DIY Oscillosope probes

Question

I am interested in making my own cheap (somewhat disposable, or permanently attached to prototypes) probes for my oscilloscopes.

In complex circuits, and dense PCBs sometimes it may be difficult to attach all these (standard)probes, test points may not be available, the connections may induce great ground impedance distorting the signals, etc...

The solution I came up with it to solder some coaxial cable to a BNC connector, and solder the cable directly to the "interesting" trace on the PCB, making a more robust connection (no hooks to detach, very annoying), greatly smaller grounding leads. Permanently attaching the probe will result in a perfect prototyping/developing board, always providing all the signals, ready to be connected to the scope.

How may I accomplish this? The signals may be in the MHz range (10-30MHz for example).

I was thinking of standard 50-ohm coaxial cable, is there anything better? Should I terminate it?

For 1:10 probing I thing a simple voltage divider is enough. Is that true?

How about capacitance compensation? How to generally reduce the capacitance of the probe?

Anything else to keep in mind, about the probes? Or any other way to accomplish the above goals?

Answer 1

This is generally not a great idea. You're much better off making grab points for regular scope probes (making sure to provide nearby grab points for the ground clip, of course).

There are a number of problems, most of which you've actually considered - it's just that a direct coax connection is not the way to deal with them.

The signals may be in the MHz range (10-30MHz for example).

I was thinking of standard 50-ohm coaxial cable, is there anything better?

Here's your first problem. 30 MHz signals will suffer visible degradation if they feed lengths of coax, unless the coax is terminated. Your signals will propagate to the scope, be reflected, then reflected again and distort the scope signal, etc. While it's worth keeping in mind that regular scope probes use lossy coax, this is not something you'll use successfully without a good deal of theory.

Should I terminate it?

Oh, absolutely. If you do, you'll get excellent signals at the scope. Ummm. Well, there is the small matter of driving the cable, of course. For 50 ohm cable you need to provide a source which can successfully drive 50 ohms. This rules out all "normal" op amps and all "normal" logic circuits. It implies a series of high-speed, high-power amplifiers on your board which are only used when you hook your scope to the board, and for most circuits will represent a considerable increase in power dissipation - so you'll need bigger power supplies. But go ahead, by all means.

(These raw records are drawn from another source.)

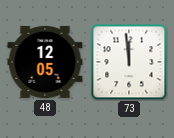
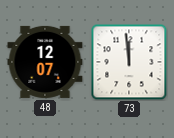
48: 12:05 -> 12:07
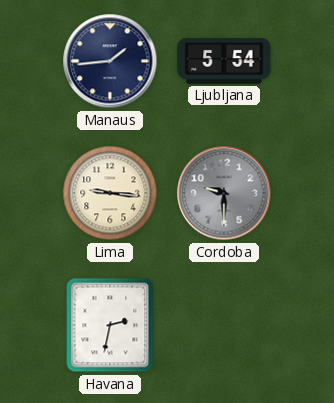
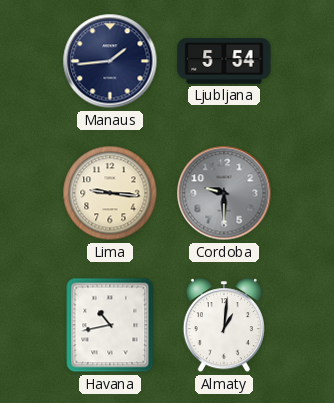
Havana: 2:32 -> 10:43
Almaty: none -> 1:01
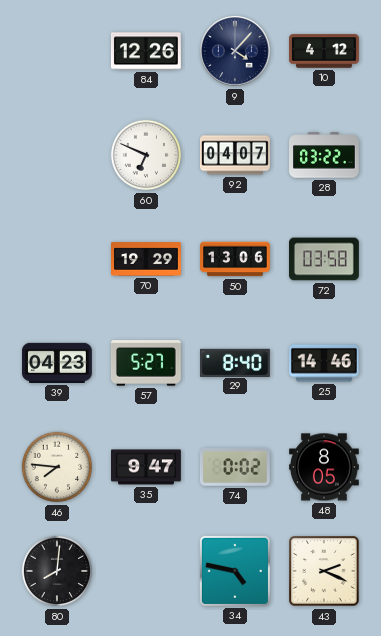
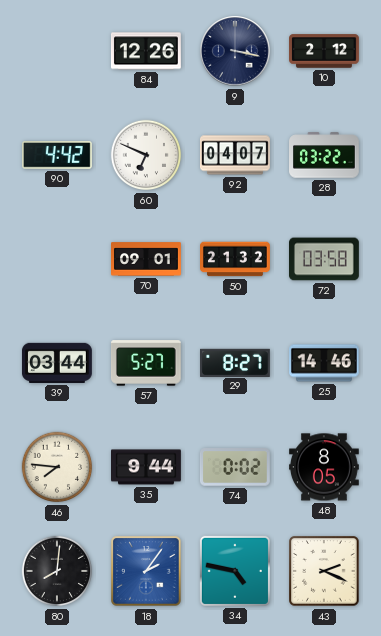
9: 4:07 -> 3:17
10: 4:12 -> 2:12
90: none -> 4:42
70: 19:29 -> 09:01
50: 13:06 -> 21:32
39: 04:23 -> 03:44
29: 8:40 -> 8:27
35: 9:47 -> 9:44
18: none -> 2:06
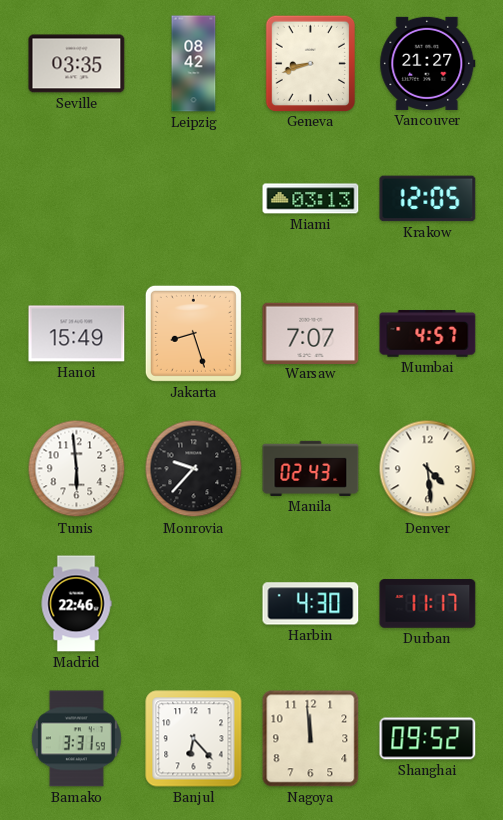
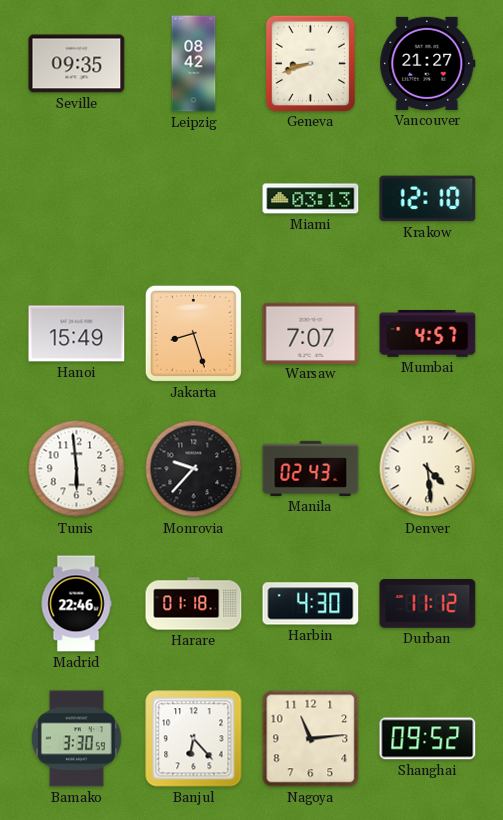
Seville: 03:35 -> 09:35
Krakow: 12:05 -> 12:10
Harare: none -> 01:18
Durban: 11:17 -> 11:12
Bamako: 3:31 -> 3:30
Nagoya: 11:59 -> 11:14
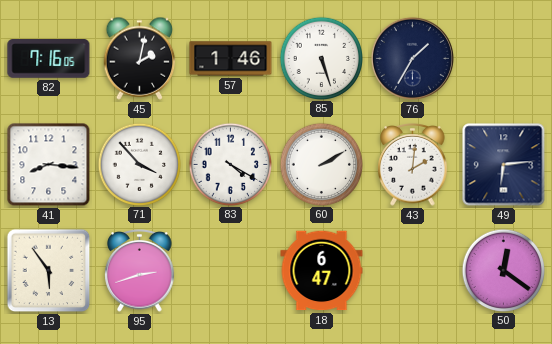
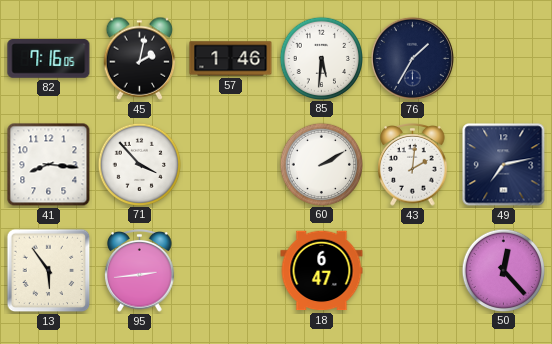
85: 5:27 -> 5:31
83: 4:20 -> none
49: 6:14 -> 7:13
95: 2:42 -> 2:44
50: 12:21 -> 12:23
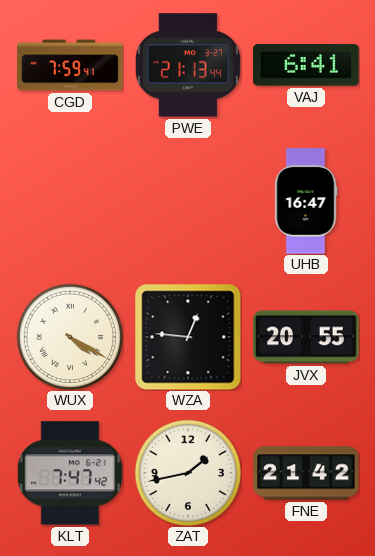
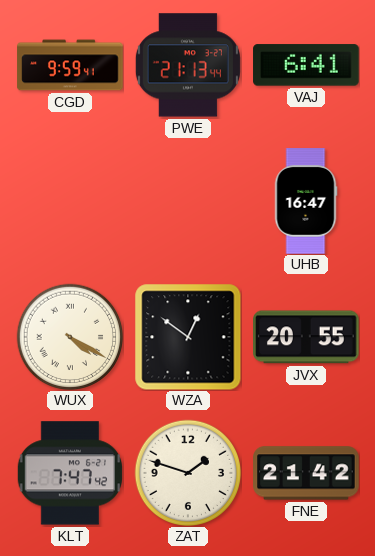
CGD: 7:59 -> 9:59
WZA: 12:46 -> 12:51
ZAT: 1:43 -> 1:48
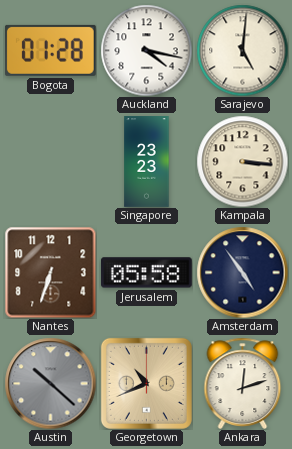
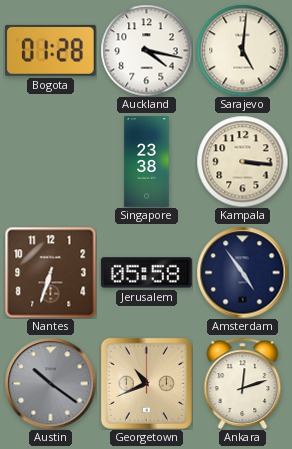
Singapore: 23:23 -> 23:38
Austin: 10:22 -> 10:21
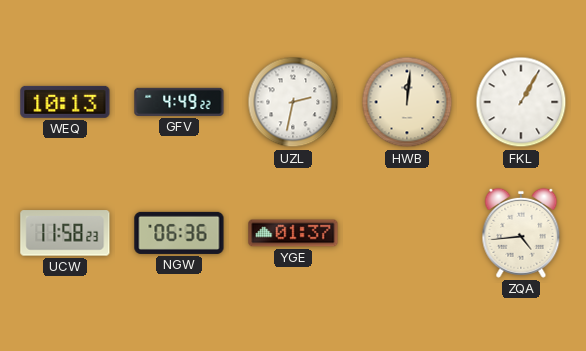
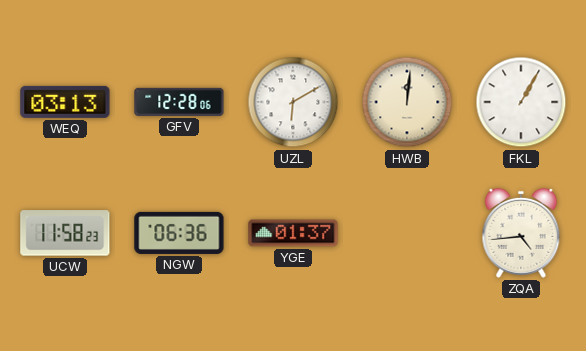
WEQ: 10:13 -> 03:13
GFV: 4:49 -> 12:28
UZL: 2:32 -> 6:10
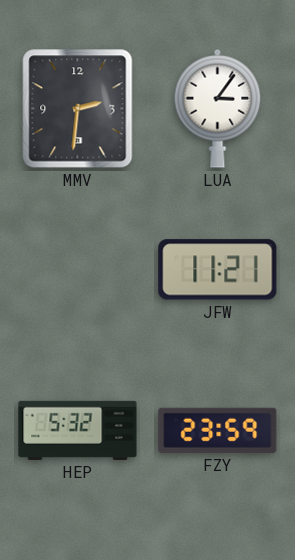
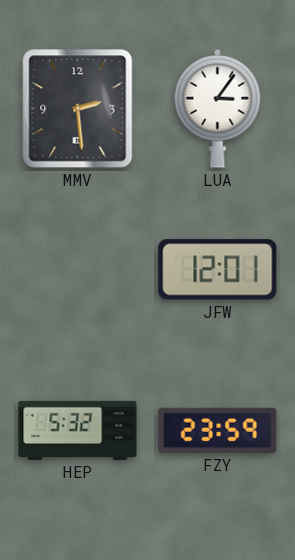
MMV: 2:31 -> 2:29
JFW: 11:21 -> 12:01
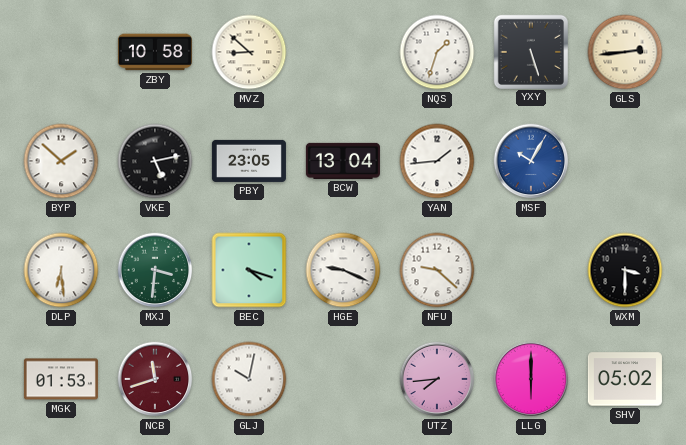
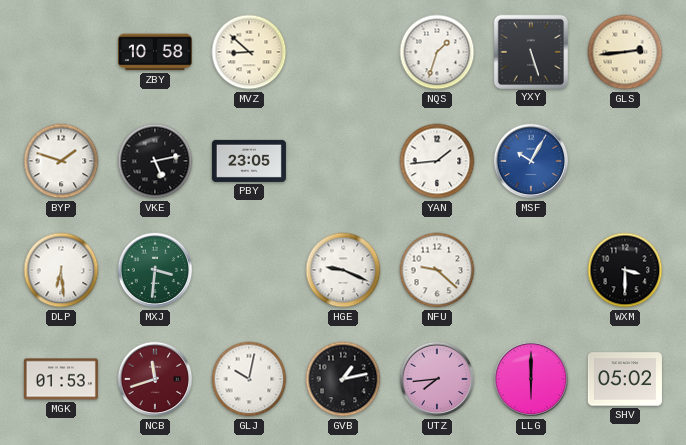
BYP: 1:52 -> 1:48
BCW: 13:04 -> none
BEC: 4:18 -> none
GVB: none -> 1:13
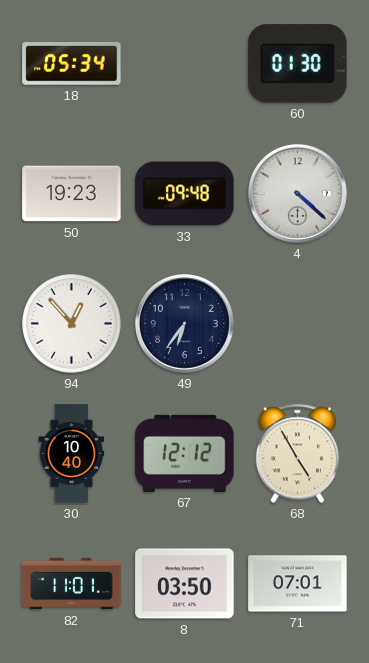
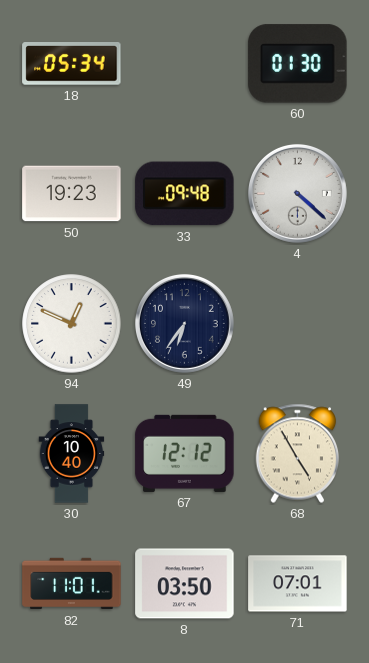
94: 12:53 -> 12:49
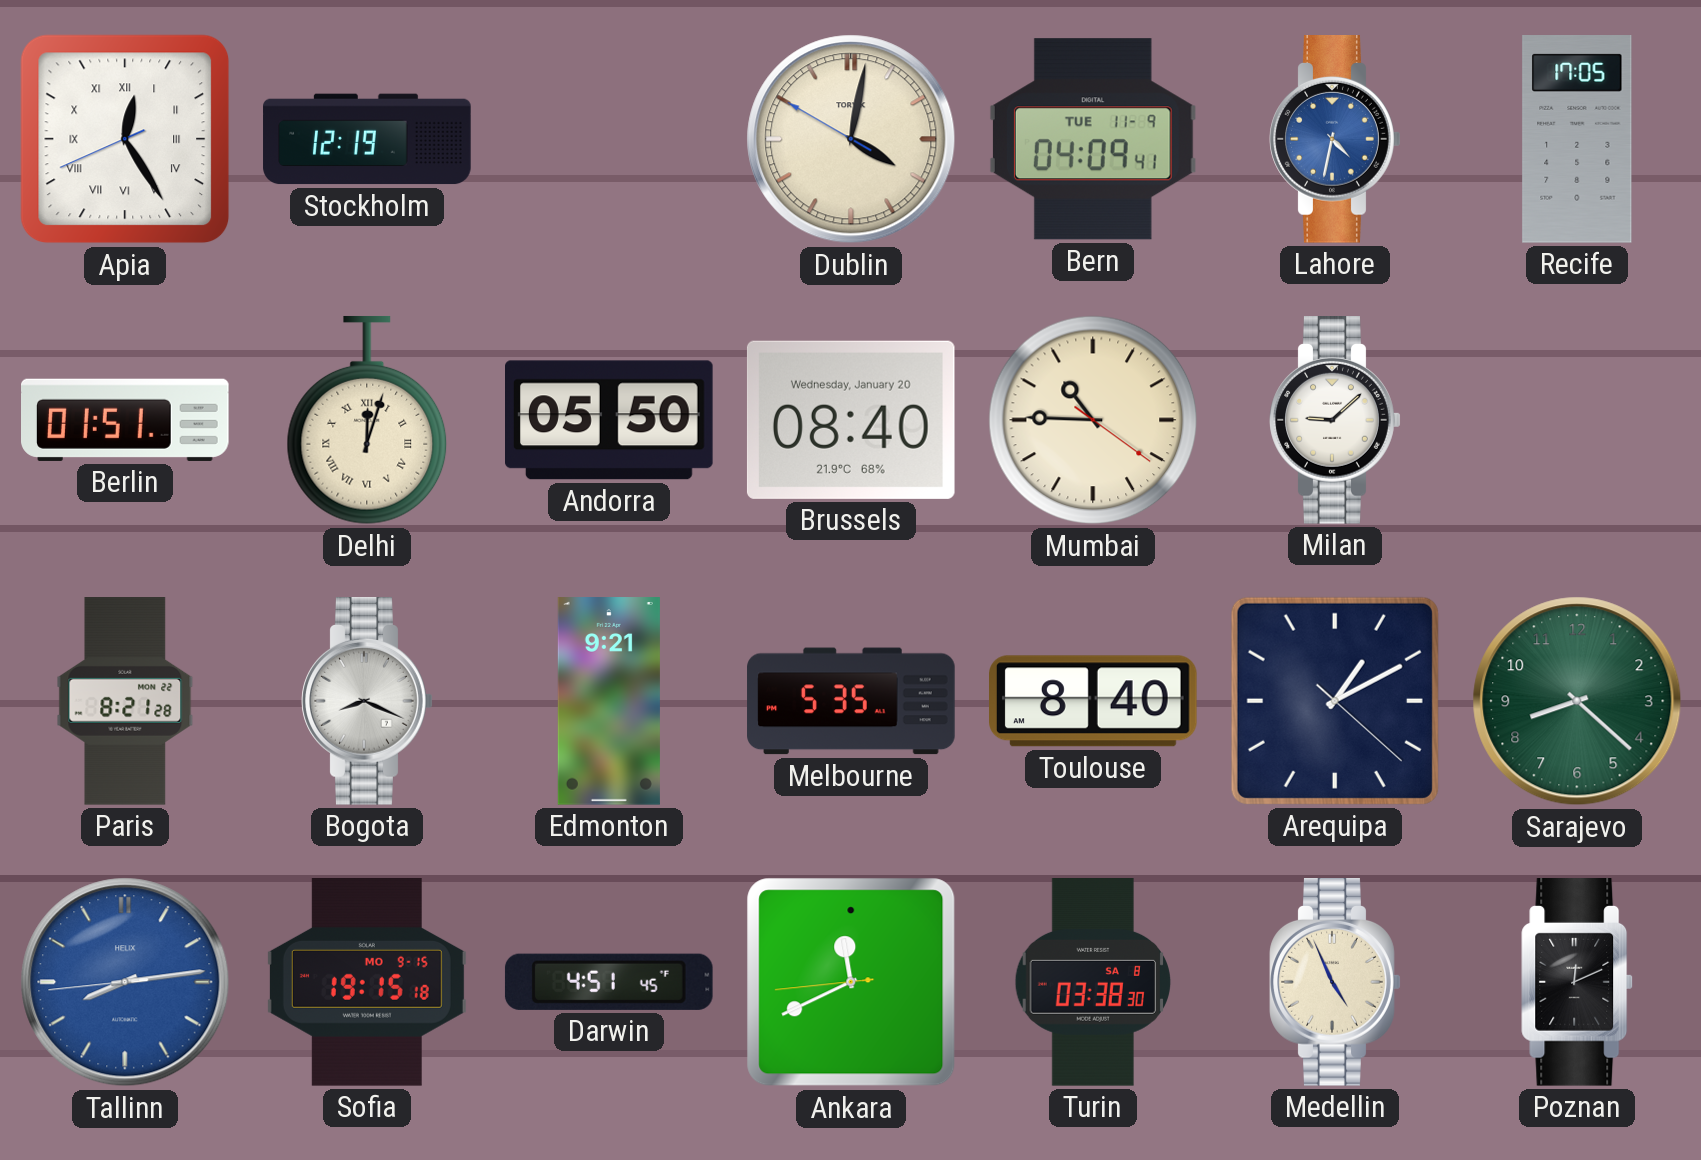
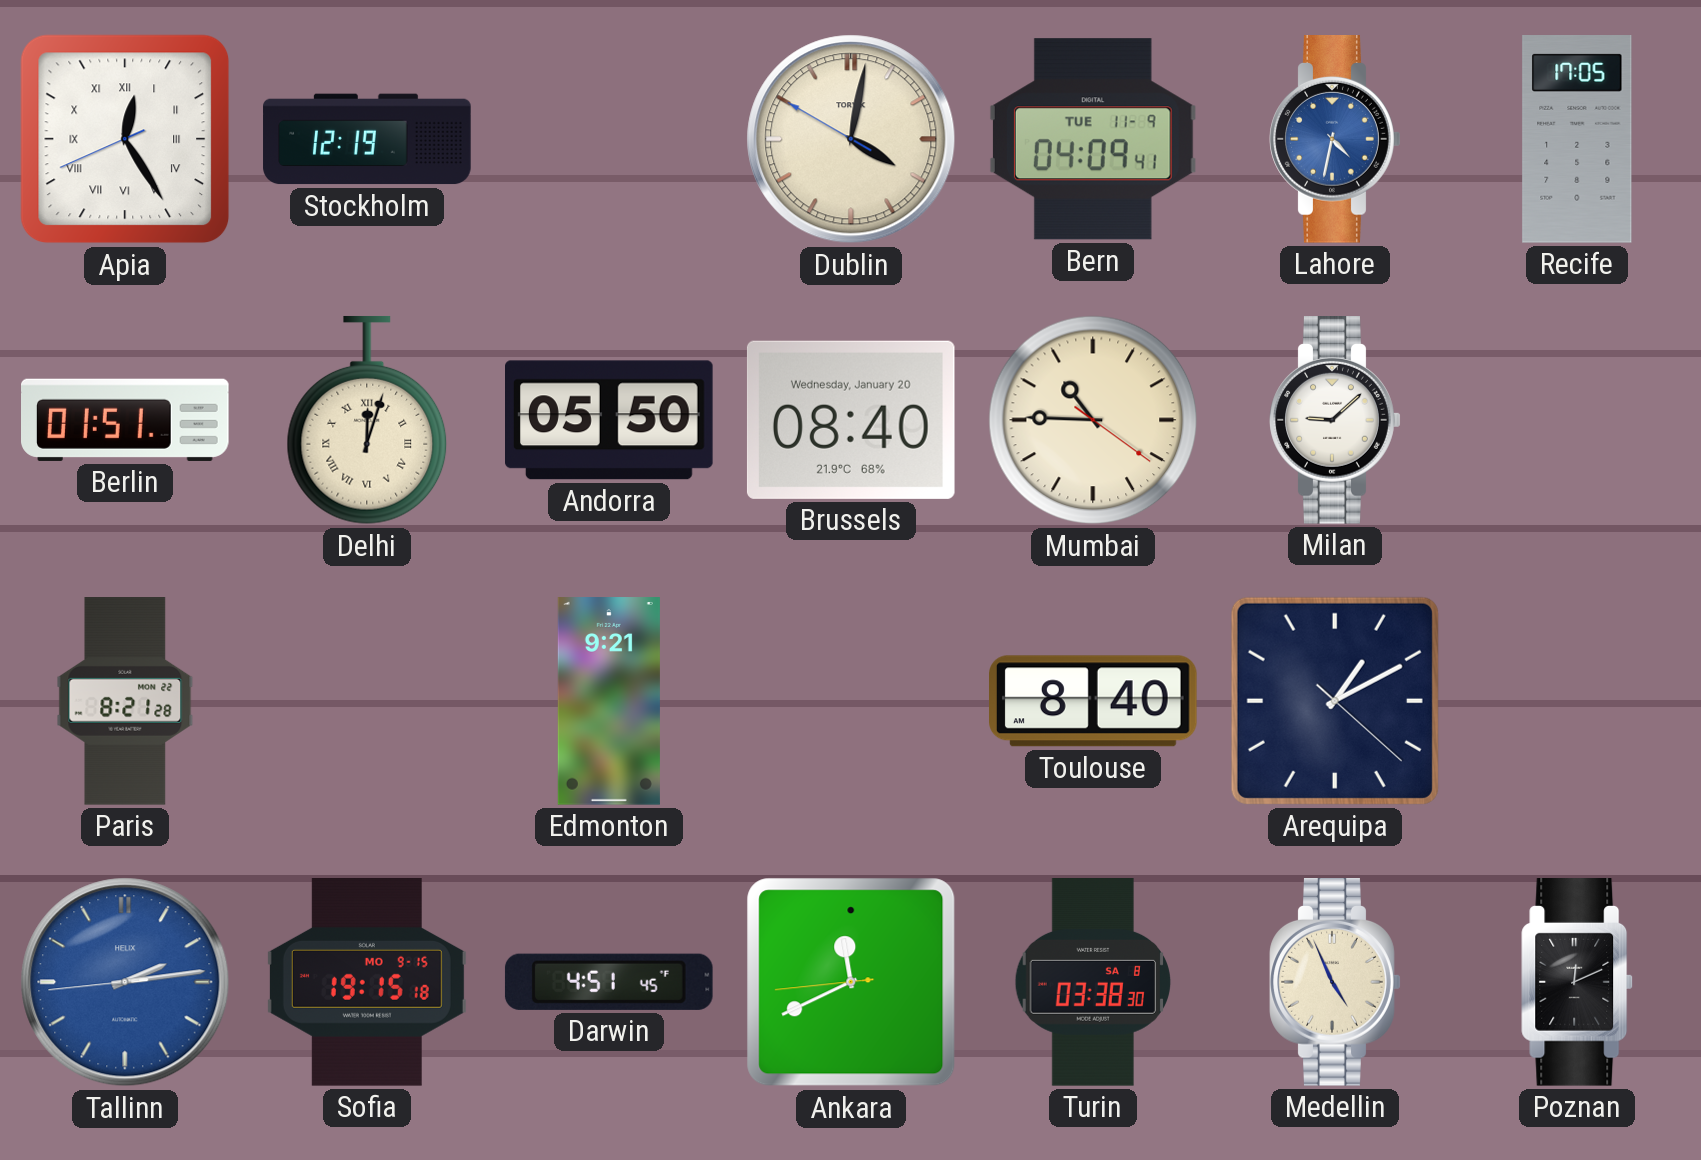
Bogota: 8:19 -> none
Melbourne: 5:35 -> none
Sarajevo: 8:22 -> none
Tallinn: 8:13 -> 2:13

For 1:10 probing I thing a simple voltage divider is enough. Is that true?

Alas, no. While it's true that you could provide something like a 550/55 divider to produce a nominal 50 ohm source, when connected to a 50 ohm load you'd get about a divide by 20. Your circuit will see about 600 ohms loading, which is better than 50 ohms, but it's still outside the range most circuits are happy dealing with.

How about capacitance compensation? How to generally reduce the capacitance of the probe?

It's true that this works for divide by 10 probes, but only with lossy coax. You might be tempted try an unterminated coax, but this will have a considerable capacitance (typically 25 pf/ft for RG58, for instance) loading of the circuit.

The only "good" way to do what you want is, as I've mentioned, install a 50-ohm driver amp at every point you want to monitor, then terminate the cable at the scope with 50 ohms. And that's probably not very good.

Answer 2

There are two basic types of passive probe, low impedance probes and high impedance probes.

Low impedance probes are used with the scope input set to 50 ohm mode and a 50 ohm coax line to the scope. You then have a series resistor at the tip to give your scale factor (i.e. 450 ohms for an x10 probe). The advantage of this setup is it's simple and it works well at high frequencies. It has these nice characteristics because it treats the cable as a proper transmission line feeding into a matched load. The downside is at low frequency it loads down the device under test more than a high impedance probe. Also some cheap scopes don't have a 50 ohm input option, you can use an external T-peice and terminator but it's not as good performance wise.

If your signals are large then you might want to consider making a 100x probe in this way. Less load on the circuit but obviously worse snr.

For high impedance probes you have the scope on 1 megohm input impedance. So your series resistor becomes 9 megohms for an x10 probe. However just having a resistor will result in a poorly behaved probe. To get a well-behaved probe you need to add a capacitor across your resistor that is 9 times smaller than the combined capacitance of your scope input and your coaxial cable (we are now treating the cable like a capacitor rather than treating it like a transmission line, this works ok as long as our cable is much shorter than the wavelength). Often a variable capacitor is used as predicting stray capacitance is difficult. As the frequency goes up making good high-impedance probes becomes harder, requiring extra tricks such as the special lossy cables mentioned in other answers.

Answer 3

A typical passive scope probe looks a bit like this (first google image search hit):

and every part in it is engineered well, often with decades of experience in mind. Certainly you can do your own probes, and it depends on what your actual goal is. See just something? Certainly possible, easy and cheap. Look out for Z0 probes for example. Have an idea of how the actual waveform looks like? This now gets incredibly much harder. The typical bandwidth of switchable probes in the 1X position is 5-8MHz and even the best engineering can't get this much higher, so will you be able with your home setup? Unlikely.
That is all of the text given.